I'll ask the seller if we can come to an agreement on a return of the bow, and a partial / full refund. If anyone knows of a spare lower limb for a Black widow take down specs as follows:

Bow #4153, model HF 64” 55# @ 32” draw originally shipped December 12, 1984.

Thanks for any thoughts or advice.

ATB
Paul


----------



## Viper1 (Aug 21, 2003)

Paul - 

Sounds like you'll be fine and you are dealing with a good eBayer. However (guess you already know this) you DON'T want a "lower" limb, you really need a matched set to fit that riser. Good thing about BW, is that they do keep records, so if you decide to keep the riser, if/when you do find another pair of limbs, BW can confirm their compatability. 

If you'd like my opinion, unless you're in love with that particular riser, return it to the seller and just look for a new bow. 

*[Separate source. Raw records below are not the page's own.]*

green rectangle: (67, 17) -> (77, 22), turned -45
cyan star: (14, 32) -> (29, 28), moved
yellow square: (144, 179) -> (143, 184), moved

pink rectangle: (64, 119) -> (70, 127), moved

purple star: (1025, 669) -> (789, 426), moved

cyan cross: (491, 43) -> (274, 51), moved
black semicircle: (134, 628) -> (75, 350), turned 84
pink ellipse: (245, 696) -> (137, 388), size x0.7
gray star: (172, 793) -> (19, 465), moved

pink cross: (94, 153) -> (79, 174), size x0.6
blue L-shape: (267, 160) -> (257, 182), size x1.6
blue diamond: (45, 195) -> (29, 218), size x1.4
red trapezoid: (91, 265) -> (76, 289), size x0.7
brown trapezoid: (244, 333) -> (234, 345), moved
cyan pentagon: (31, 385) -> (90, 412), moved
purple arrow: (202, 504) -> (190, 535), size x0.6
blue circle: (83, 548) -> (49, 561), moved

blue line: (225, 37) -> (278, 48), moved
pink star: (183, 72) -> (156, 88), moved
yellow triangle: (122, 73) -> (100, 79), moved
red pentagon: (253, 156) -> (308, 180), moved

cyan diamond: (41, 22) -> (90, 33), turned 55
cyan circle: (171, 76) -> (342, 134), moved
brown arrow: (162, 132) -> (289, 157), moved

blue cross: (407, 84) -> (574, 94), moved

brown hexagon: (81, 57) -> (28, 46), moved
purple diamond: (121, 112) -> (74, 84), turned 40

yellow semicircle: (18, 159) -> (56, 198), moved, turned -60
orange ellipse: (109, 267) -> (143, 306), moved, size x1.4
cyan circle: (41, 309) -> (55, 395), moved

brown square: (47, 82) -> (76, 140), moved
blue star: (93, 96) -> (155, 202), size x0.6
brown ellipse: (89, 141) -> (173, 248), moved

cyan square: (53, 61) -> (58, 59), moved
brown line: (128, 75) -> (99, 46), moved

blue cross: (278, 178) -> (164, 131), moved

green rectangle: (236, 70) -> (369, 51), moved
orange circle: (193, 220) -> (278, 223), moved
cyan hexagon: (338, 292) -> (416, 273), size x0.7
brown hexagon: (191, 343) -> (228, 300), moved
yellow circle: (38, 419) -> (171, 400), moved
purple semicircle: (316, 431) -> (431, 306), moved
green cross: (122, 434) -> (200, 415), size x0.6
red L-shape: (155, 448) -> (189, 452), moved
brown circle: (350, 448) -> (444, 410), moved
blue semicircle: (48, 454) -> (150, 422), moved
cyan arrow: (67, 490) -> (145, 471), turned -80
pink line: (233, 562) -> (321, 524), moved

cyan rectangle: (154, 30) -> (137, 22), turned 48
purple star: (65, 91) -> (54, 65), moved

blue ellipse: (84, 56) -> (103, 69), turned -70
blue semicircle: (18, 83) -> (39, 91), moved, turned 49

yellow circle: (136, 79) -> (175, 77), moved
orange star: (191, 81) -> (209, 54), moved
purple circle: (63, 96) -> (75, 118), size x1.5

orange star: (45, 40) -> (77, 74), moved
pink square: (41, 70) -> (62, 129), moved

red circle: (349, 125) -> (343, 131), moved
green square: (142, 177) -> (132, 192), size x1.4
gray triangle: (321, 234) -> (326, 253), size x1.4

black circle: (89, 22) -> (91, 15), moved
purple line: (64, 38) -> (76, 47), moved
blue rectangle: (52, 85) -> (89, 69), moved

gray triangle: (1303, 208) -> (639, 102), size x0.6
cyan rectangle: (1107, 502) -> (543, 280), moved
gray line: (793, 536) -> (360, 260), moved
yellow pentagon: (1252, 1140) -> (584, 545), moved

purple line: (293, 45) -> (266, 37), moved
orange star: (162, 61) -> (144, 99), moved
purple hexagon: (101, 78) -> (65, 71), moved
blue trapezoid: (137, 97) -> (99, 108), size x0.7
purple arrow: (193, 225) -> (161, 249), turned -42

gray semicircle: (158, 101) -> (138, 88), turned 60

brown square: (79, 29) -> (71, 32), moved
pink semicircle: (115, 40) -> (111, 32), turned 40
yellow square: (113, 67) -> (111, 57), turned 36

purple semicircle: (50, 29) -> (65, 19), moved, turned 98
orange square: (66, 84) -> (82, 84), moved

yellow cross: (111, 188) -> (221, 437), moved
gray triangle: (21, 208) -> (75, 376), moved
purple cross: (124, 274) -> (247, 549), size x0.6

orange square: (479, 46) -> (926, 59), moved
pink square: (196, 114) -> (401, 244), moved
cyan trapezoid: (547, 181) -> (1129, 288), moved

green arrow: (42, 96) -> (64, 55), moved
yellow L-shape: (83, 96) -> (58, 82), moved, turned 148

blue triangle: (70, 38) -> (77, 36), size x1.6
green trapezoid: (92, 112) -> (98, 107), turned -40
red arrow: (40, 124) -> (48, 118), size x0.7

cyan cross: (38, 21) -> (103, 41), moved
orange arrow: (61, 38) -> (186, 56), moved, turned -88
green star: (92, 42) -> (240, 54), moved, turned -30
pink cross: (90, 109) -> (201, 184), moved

In my experience, while do-do happens, it's pretty rare and most people are pretty decent. 

Viper1 out.


----------



## CLASSICHUNTER (May 20, 2005)

*questions*

First off how did you string your bow what method .. leg around riser method or some other...???????????


----------



## pgunning1 (Mar 19, 2009)

I have a recurve "bow stringer" I think they are called, its quite old but functional, one end slips over the end of bow limb with the string in place, the other has a v shape that the string runs through, this end has a rubber type grip on it, foot is placed on the stringer and the bow is pulled up, the string is put over the end where the v shape is as the bow is being pulled back. 

I think the bow takes more pressure as one side as its flexed slightly more than the other, but this has been the same with all my bows going back 30 years to my beginnings in recurve archery.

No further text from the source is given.